I have made a small library for creating OSC messages: https://github.com/sstaub/OSC

I'm very grateful for the help! Unfortunately, I'm already able for format the OSC message using the OSCmessage library from CNMAT. The problem I'm having is transferring multi-byte sensor value collections from Teensy to ESP8266 so I can format them into OSC on the ESP8266 and send them via UDP from there.

Since I can use numeric values to designate both the sensor and it's data, could it be so simple as to send them from the teensy to the ESP8266 as an array? And if so, how would I take it apart on the ESP8266 end? (if this is embarrassingly naive, please don't laugh!)

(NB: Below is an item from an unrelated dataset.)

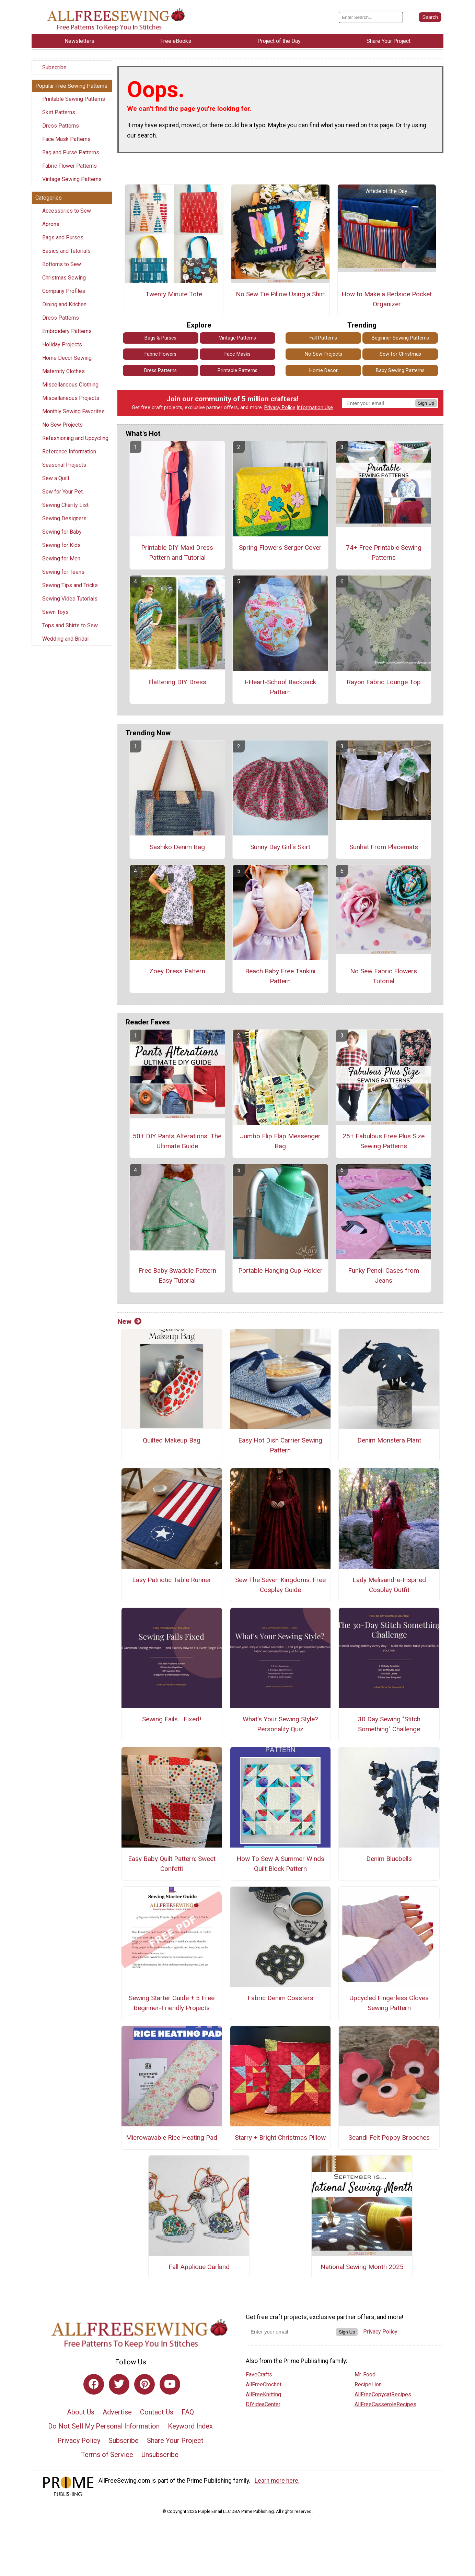 Image resolution: width=475 pixels, height=2576 pixels. I want to click on [Link to pinterest], so click(144, 2384).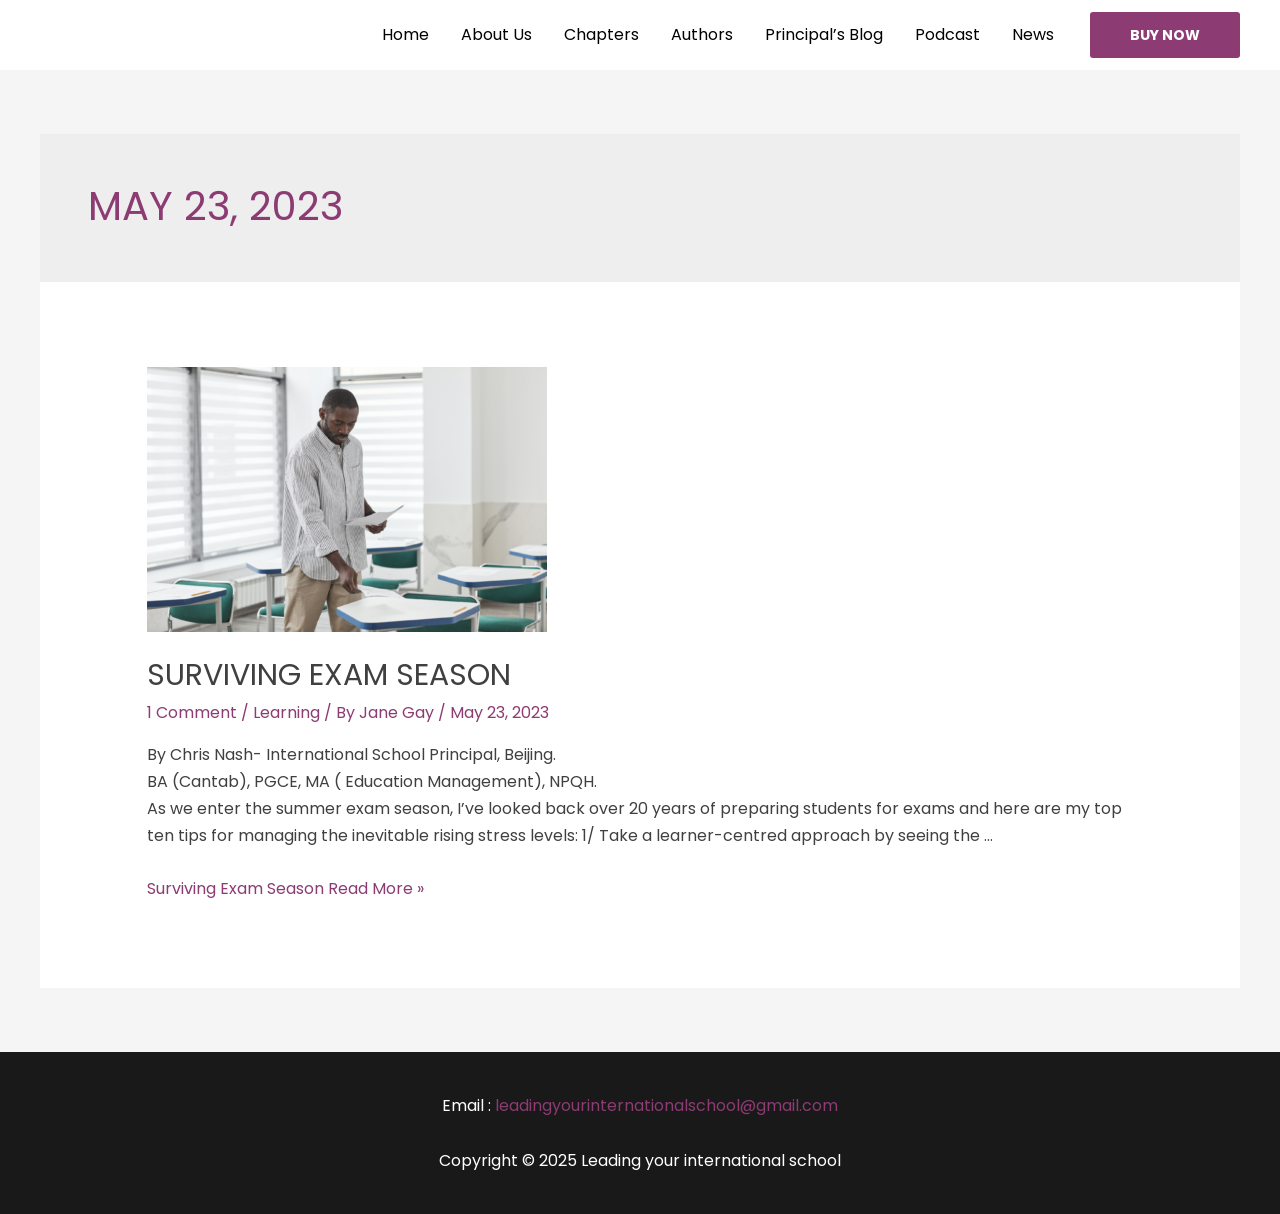 Image resolution: width=1280 pixels, height=1214 pixels. Describe the element at coordinates (192, 712) in the screenshot. I see `1 Comment` at that location.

int myAccelVals [4]; // declare array for accelerometer

//fill array with sensor values

myAccelVals[0] = 1; //code for accelerometer
myAccelVals[1] = 100; //code for x value
myAccelVals [2] = 200; //code for y value
myAccelVals [2] = 300; //code for z value

serial.write (myAccelVals,4);
 
Lots of hammers for that problem, and several libraries that do that but the basic way is to just have a parser doing something like:

read serial bytes until key value is found (I think in your case '1' - though watch for 'ascci character 1' and 'hex 0x01')
(optional) - next byte reports length
Sit in a loop waiting for new bytes to be available, adding them to the array until it's full - have a timeout to abort if too long passes between bytes and go back to step one.
(optional) finish with a checksum or just end code - if used then work out what to do if this check indicates a problem

There are many things wrong with the above concept, hence why people use libraries that include better error checking etc but that's the basic structure of what they are doing.

Another option that may be useful is to use string conversions to turn your numbers into human readable values so your serial sends look like 'x=340' followed by an end line. Takes more work to setup and much less efficient but easier to see what is going on, and you can fire web searches at 'arduino string/float conversion' and similar to make the problem easier to search for.